# Oil-producing companies



## Lynx (Jan 22, 2011)

Hello, everybody,
my question is addressed to those who live in Australia.
I'm interested in finding oil-producing companies, witch have pipelines.
Maybe someone could help me with their names, locations and contacts (that would be extremely perfect).


----------



## Rio (Oct 5, 2010)

It is for job purposes or are you researching?


----------



## Lynx (Jan 22, 2011)

for co-operation. I have offers for oil companies all over the world.
Actually I found a list of australian


----------



## Dexter (May 5, 2010)

You might wanna go to ASX (Australian Stock Exchange) and look them up there. Obviously Australia has some large companies in oil and mining industry starting with Oil Search, Santos, Woodside Petroleum, BHP Billiton, Rio Tinto. All of them are listed ASX but the list is obviously much longer.


----------



## Rio (Oct 5, 2010)

You also have Chevron. Most oil and gas companies are situated in the north West Shelf of Western Australia. Probably go to the websites and find the contact numbers there. Surely each company you contact will put u through to an External Affairs officer. What sort of offers are they?


----------



## Lynx (Jan 22, 2011)

Dexter said:


> You might wanna go to ASX (Australian Stock Exchange) and look them up there. Obviously Australia has some large companies in oil and mining industry starting with Oil Search, Santos, Woodside Petroleum, BHP Billiton, Rio Tinto. All of them are listed ASX but the list is obviously much longer.

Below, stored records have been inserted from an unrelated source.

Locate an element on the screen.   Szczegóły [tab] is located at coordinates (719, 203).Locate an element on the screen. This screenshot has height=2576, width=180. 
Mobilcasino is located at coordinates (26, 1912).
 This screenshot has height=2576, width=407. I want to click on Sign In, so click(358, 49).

Thank you. Rio Tinto specializes in mining, not oil.


----------



## Lynx (Jan 22, 2011)

Rio said:


> You also have Chevron. Most oil and gas companies are situated in the north West Shelf of Western Australia. Probably go to the websites and find the contact numbers there. Surely each company you contact will put u through to an External Affairs officer. What sort of offers are they?


Chevron deals with gas. Our program is for oil. for pipings. that's why I am not interested in offshore producers transporting via water


----------



## Dexter (May 5, 2010)

Rio Tinto are a miner (same as BHP Billiton) but they still do oil.


----------